## Goal of the exercise
Reproduce everything from the line that contains "Mesajul dvs. (opțional)" down to the line that contains "У ФОРМАТІ ЧАТУ, ТЕЛЕФОНОМ ТА НА САЙТІ." in the listing below, word for word and nothing more. Leave the pictures out.

## Data under study
....

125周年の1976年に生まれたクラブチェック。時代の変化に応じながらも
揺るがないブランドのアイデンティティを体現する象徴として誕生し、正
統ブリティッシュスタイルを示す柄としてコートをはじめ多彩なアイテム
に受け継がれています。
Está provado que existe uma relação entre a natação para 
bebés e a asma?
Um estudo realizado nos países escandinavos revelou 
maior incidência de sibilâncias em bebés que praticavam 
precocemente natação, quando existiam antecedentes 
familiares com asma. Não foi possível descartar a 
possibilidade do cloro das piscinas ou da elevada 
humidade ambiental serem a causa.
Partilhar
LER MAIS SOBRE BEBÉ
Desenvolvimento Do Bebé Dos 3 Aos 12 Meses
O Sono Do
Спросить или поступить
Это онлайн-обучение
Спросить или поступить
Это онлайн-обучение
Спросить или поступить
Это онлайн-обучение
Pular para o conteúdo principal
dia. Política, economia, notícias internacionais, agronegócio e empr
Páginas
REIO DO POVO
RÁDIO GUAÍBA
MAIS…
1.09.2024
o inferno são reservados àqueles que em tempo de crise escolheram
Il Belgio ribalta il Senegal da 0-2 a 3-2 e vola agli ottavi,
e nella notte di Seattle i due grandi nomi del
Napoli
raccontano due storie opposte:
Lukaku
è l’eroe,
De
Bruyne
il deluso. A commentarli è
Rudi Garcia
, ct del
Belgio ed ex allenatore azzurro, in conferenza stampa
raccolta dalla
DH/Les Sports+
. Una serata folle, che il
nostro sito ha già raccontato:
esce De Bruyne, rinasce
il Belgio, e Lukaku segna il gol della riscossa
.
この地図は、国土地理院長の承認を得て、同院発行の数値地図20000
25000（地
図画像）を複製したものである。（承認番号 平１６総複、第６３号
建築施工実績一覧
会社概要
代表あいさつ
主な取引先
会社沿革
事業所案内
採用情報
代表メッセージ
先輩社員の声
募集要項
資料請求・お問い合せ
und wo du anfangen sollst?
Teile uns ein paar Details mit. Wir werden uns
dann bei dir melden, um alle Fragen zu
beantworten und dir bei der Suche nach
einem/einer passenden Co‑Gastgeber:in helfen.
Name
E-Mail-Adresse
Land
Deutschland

....

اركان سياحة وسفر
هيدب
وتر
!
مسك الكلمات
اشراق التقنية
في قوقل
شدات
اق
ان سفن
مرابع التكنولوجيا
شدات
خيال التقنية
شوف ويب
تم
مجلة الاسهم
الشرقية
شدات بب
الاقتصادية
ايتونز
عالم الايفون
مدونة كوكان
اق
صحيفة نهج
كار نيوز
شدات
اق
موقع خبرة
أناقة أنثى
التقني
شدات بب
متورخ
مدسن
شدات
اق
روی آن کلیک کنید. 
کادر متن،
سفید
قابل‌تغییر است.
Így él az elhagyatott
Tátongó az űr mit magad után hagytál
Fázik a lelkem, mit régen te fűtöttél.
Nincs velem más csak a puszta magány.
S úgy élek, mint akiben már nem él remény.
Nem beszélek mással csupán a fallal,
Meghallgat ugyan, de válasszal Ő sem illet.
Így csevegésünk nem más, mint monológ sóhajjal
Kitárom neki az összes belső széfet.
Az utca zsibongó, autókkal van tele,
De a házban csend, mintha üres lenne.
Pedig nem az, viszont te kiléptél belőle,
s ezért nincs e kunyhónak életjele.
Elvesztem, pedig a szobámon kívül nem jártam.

....

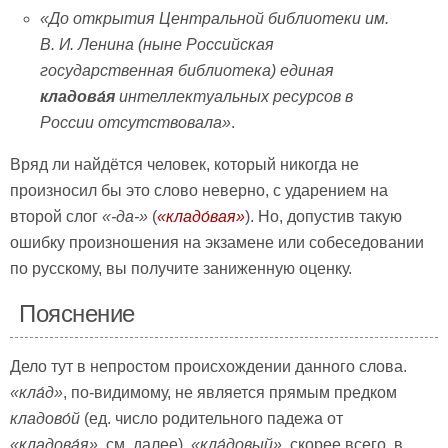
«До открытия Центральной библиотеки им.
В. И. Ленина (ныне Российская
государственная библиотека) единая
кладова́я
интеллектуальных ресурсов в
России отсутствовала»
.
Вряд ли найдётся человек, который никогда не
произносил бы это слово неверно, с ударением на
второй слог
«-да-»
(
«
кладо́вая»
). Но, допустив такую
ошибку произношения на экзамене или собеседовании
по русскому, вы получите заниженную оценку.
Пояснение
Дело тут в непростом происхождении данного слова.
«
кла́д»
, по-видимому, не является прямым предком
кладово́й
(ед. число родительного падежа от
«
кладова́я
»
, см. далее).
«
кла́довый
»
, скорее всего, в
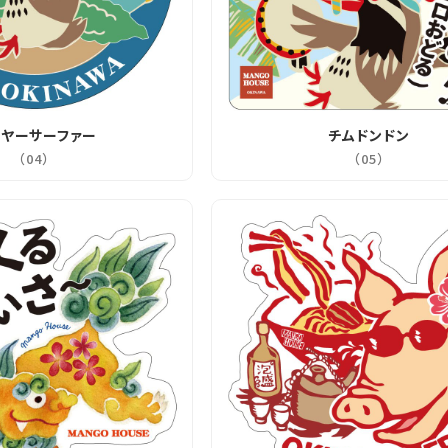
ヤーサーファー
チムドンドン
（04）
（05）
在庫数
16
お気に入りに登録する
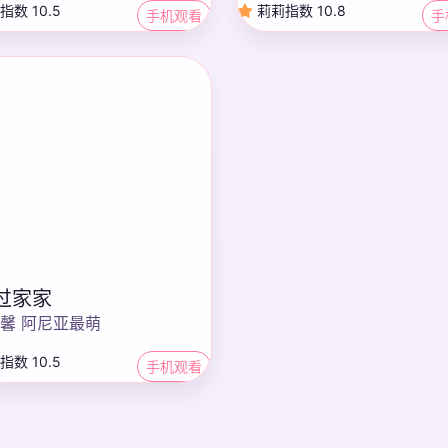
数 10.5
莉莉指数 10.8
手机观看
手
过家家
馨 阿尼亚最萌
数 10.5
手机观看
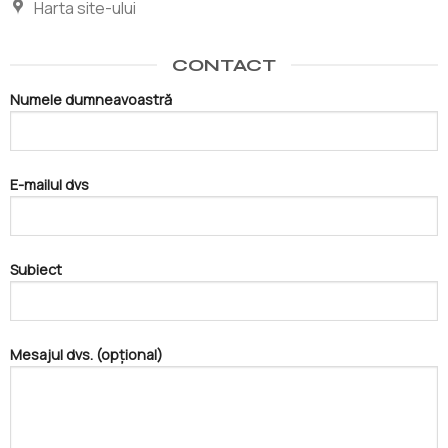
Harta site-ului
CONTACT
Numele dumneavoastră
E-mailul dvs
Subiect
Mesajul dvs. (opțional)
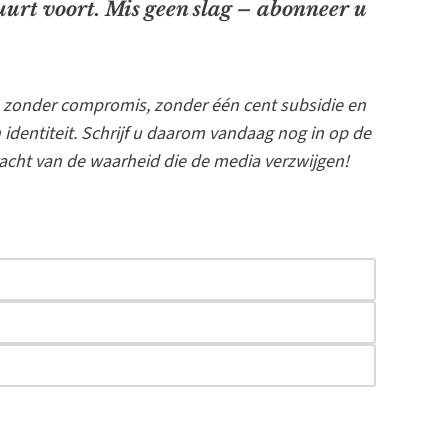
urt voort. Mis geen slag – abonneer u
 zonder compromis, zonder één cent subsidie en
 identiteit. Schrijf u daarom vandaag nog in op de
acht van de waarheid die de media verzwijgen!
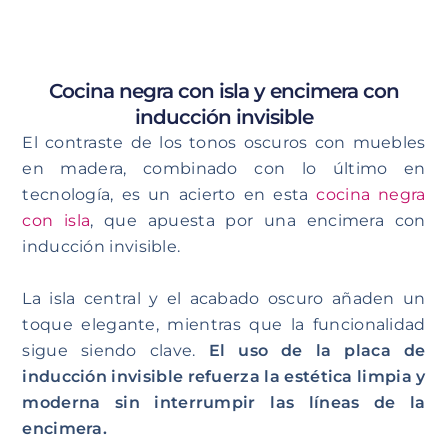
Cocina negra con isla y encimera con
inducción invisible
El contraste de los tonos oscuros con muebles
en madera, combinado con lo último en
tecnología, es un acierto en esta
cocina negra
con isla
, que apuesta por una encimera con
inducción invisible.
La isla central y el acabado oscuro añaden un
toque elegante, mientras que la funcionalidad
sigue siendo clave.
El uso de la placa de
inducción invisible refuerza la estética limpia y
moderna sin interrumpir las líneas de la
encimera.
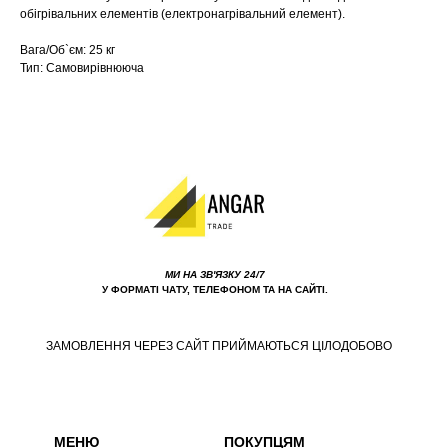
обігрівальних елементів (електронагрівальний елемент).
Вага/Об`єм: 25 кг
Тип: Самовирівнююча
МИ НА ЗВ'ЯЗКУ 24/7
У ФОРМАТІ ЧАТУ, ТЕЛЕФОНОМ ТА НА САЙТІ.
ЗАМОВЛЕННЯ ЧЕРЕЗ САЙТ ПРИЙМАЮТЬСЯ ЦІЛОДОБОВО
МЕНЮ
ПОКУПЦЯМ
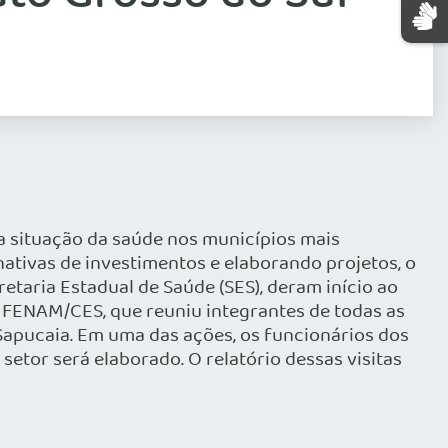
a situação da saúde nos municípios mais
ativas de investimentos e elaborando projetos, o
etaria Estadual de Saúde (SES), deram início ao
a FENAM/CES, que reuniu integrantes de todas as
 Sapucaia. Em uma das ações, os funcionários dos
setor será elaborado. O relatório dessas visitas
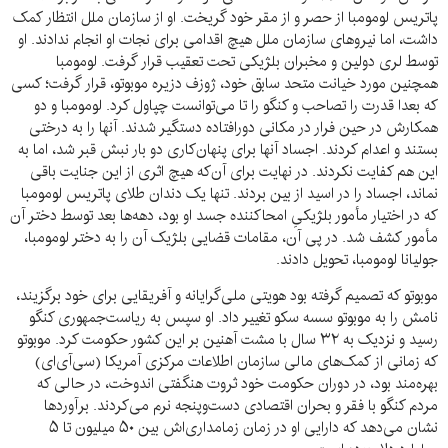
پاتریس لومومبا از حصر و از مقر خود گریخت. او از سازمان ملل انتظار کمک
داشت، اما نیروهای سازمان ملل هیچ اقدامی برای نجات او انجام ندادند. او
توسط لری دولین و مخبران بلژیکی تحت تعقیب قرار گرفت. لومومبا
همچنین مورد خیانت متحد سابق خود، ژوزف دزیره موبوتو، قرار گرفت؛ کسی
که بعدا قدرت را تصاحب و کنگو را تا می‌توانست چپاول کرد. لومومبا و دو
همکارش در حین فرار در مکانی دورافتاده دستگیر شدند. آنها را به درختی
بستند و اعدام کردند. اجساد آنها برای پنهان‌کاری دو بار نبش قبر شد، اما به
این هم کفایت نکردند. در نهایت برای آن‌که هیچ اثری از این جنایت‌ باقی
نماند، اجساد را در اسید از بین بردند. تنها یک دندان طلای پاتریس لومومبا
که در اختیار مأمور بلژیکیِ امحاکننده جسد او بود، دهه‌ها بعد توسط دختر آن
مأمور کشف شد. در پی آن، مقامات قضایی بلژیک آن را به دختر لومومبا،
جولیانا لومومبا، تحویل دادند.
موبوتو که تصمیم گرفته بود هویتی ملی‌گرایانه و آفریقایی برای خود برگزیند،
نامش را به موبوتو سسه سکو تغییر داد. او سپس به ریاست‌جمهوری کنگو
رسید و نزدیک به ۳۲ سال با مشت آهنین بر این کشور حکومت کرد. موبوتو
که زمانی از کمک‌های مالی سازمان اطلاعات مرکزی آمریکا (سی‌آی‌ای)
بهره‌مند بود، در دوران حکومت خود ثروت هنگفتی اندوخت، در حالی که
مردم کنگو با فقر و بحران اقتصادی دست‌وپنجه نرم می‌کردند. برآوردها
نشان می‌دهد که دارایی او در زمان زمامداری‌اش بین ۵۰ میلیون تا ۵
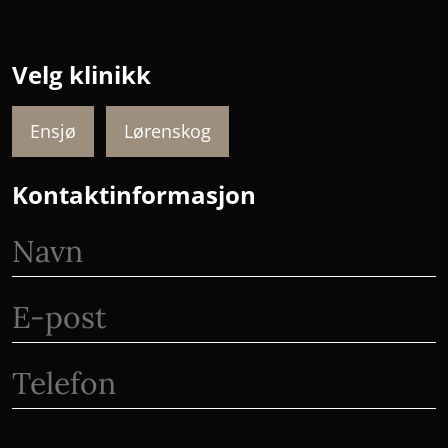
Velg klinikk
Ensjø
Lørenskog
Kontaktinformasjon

....

## Output of the task
Mesajul dvs. (opțional)
urt voort. Mis geen slag – abonneer u
 zonder compromis, zonder één cent subsidie en
 identiteit. Schrijf u daarom vandaag nog in op de
acht van de waarheid die de media verzwijgen!
Cocina negra con isla y encimera con
inducción invisible
El contraste de los tonos oscuros con muebles
en madera, combinado con lo último en
tecnología, es un acierto en esta
cocina negra
con isla
, que apuesta por una encimera con
inducción invisible.
La isla central y el acabado oscuro añaden un
toque elegante, mientras que la funcionalidad
sigue siendo clave.
El uso de la placa de
inducción invisible refuerza la estética limpia y
moderna sin interrumpir las líneas de la
encimera.
обігрівальних елементів (електронагрівальний елемент).
Вага/Об`єм: 25 кг
Тип: Самовирівнююча
МИ НА ЗВ'ЯЗКУ 24/7
У ФОРМАТІ ЧАТУ, ТЕЛЕФОНОМ ТА НА САЙТІ.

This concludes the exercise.